Quella mattina Demi rimase a letto più del solito. Non aveva voglia di alzarsi, né tantomeno di fare qualcosa. Si era data malata al lavoro e rimase a poltrire nel letto fino alle undici di mattina, tanto la giornata sarebbe stata orribile. Si alzò a fatica e si trascinò per casa in pigiama, con le ciabatte e senza lavarsi il viso o pettinarsi. Si guardò allo specchio. Appariva pallida e malaticcia, con il volto segnato da profonde occhiaie. Quella notte non aveva dormito. Mangiò qualcosa al salto per colazione e poi sprofondò nella sua sedia davanti al pianoforte, con un quaderno sulle gambe, decisa a scrivere qualcosa. Batman dormiva nella sua uccia vicino al divano e lei, intanto, pensava a Buddy. Il suo cane era morto esattamente sei mesi prima e la ragazza non r9usciva ancora ad accettarlo.

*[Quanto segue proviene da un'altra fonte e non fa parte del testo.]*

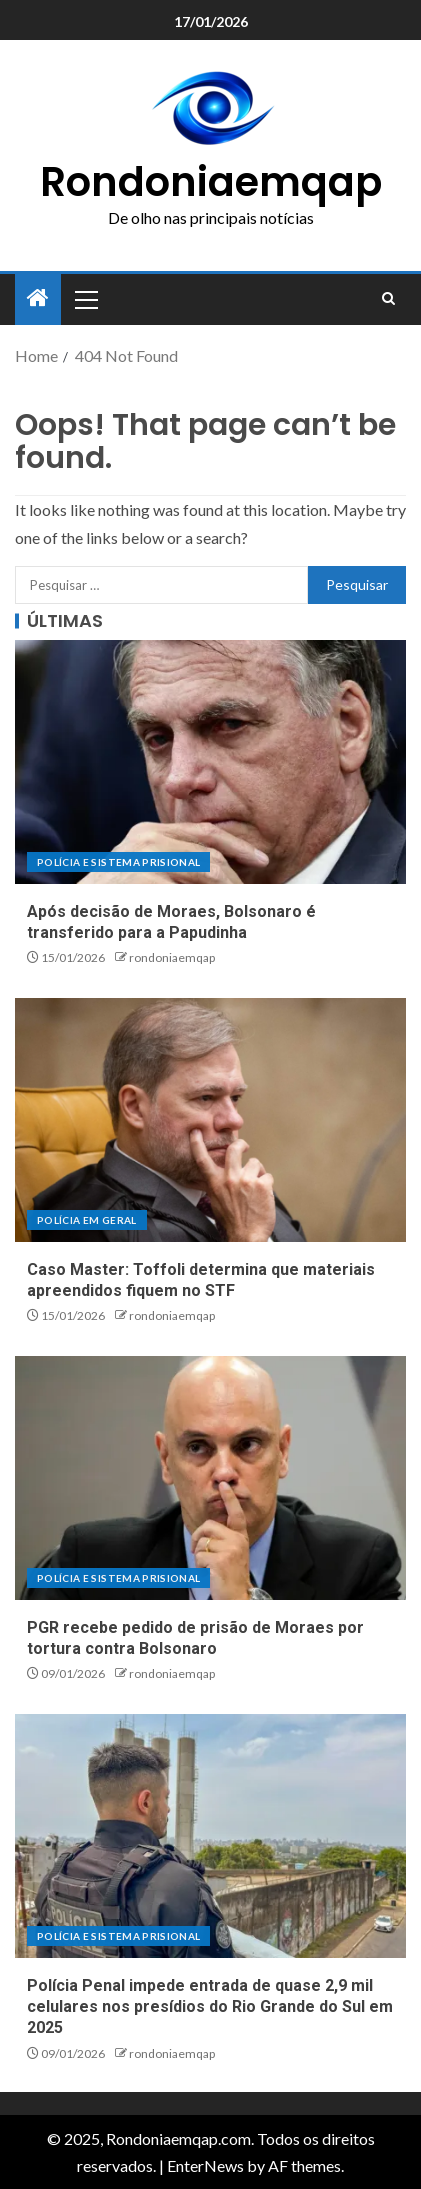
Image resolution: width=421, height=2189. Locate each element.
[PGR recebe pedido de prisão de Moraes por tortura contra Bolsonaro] (210, 1478)
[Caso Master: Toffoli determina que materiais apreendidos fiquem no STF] (210, 1120)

Sono triste perché non ci sei più, perché mi manchi, perché non posso più accarezzarti né abbracciarti. Eri la mia gioia, il mio conforto, l'unico che mi capiva solo con l'uso dello sguardo. Non mi giudicavi mai ed eri sempre buono con me. Non è giusto che tu te ne sia andato così presto.
Scriveva su quel foglio parole piene di dolore, grattando così tanto con la penna da rischiare di bucare la carta. Le braccia le formicolarono.
"Tagliati" le disse la sua voce interna. "Sai che poi ti farà stare meglio."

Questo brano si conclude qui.